# WHAT TO WORK ON
A verbatim transcript of the data below is required, images omitted.

# Stored entries
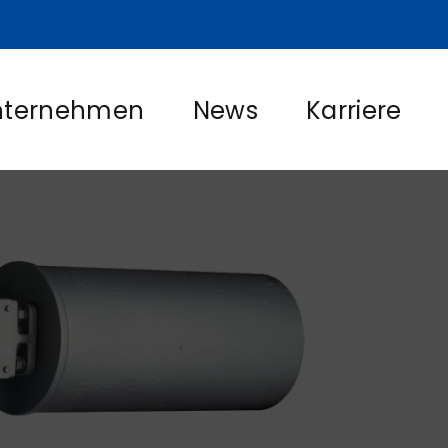
nternehmen
News
Karriere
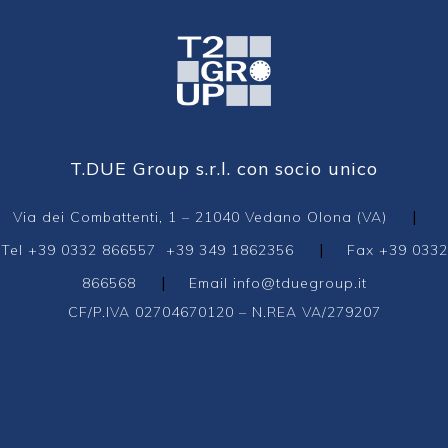
T.DUE Group s.r.l. con socio unico
|
Via dei Combattenti, 1 – 21040 Vedano Olona (VA)
|
Tel
+39 0332 866557
+39 349 1862356
Fax +39 0332
|
866568
Email
info@tduegroup.it
CF/P.IVA 02704670120 – N.REA VA/279207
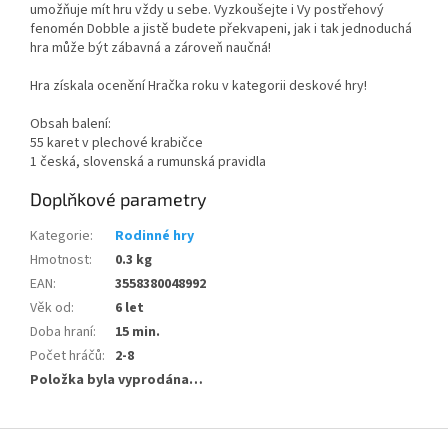
umožňuje mít hru vždy u sebe. Vyzkoušejte i Vy postřehový
fenomén Dobble a jistě budete překvapeni, jak i tak jednoduchá
hra může být zábavná a zároveň naučná!
Hra získala ocenění Hračka roku v kategorii deskové hry!
Obsah balení:
55 karet v plechové krabičce
1 česká, slovenská a rumunská pravidla
Doplňkové parametry
Kategorie
:
Rodinné hry
Hmotnost
:
0.3 kg
EAN
:
3558380048992
Věk od
:
6 let
Doba hraní
:
15 min.
Počet hráčů
:
2-8
Položka byla vyprodána…
Z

# THE COMPLETED TASK
nternehmen
News
Karriere
T.DUE Group s.r.l. con socio unico
|
Via dei Combattenti, 1 – 21040 Vedano Olona (VA)
|
Tel
+39 0332 866557
+39 349 1862356
Fax +39 0332
|
866568
Email
info@tduegroup.it
CF/P.IVA 02704670120 – N.REA VA/279207
umožňuje mít hru vždy u sebe. Vyzkoušejte i Vy postřehový
fenomén Dobble a jistě budete překvapeni, jak i tak jednoduchá
hra může být zábavná a zároveň naučná!
Hra získala ocenění Hračka roku v kategorii deskové hry!
Obsah balení:
55 karet v plechové krabičce
1 česká, slovenská a rumunská pravidla
Doplňkové parametry
Kategorie
:
Rodinné hry
Hmotnost
:
0.3 kg
EAN
:
3558380048992
Věk od
:
6 let
Doba hraní
:
15 min.
Počet hráčů
:
2-8
Položka byla vyprodána…
Z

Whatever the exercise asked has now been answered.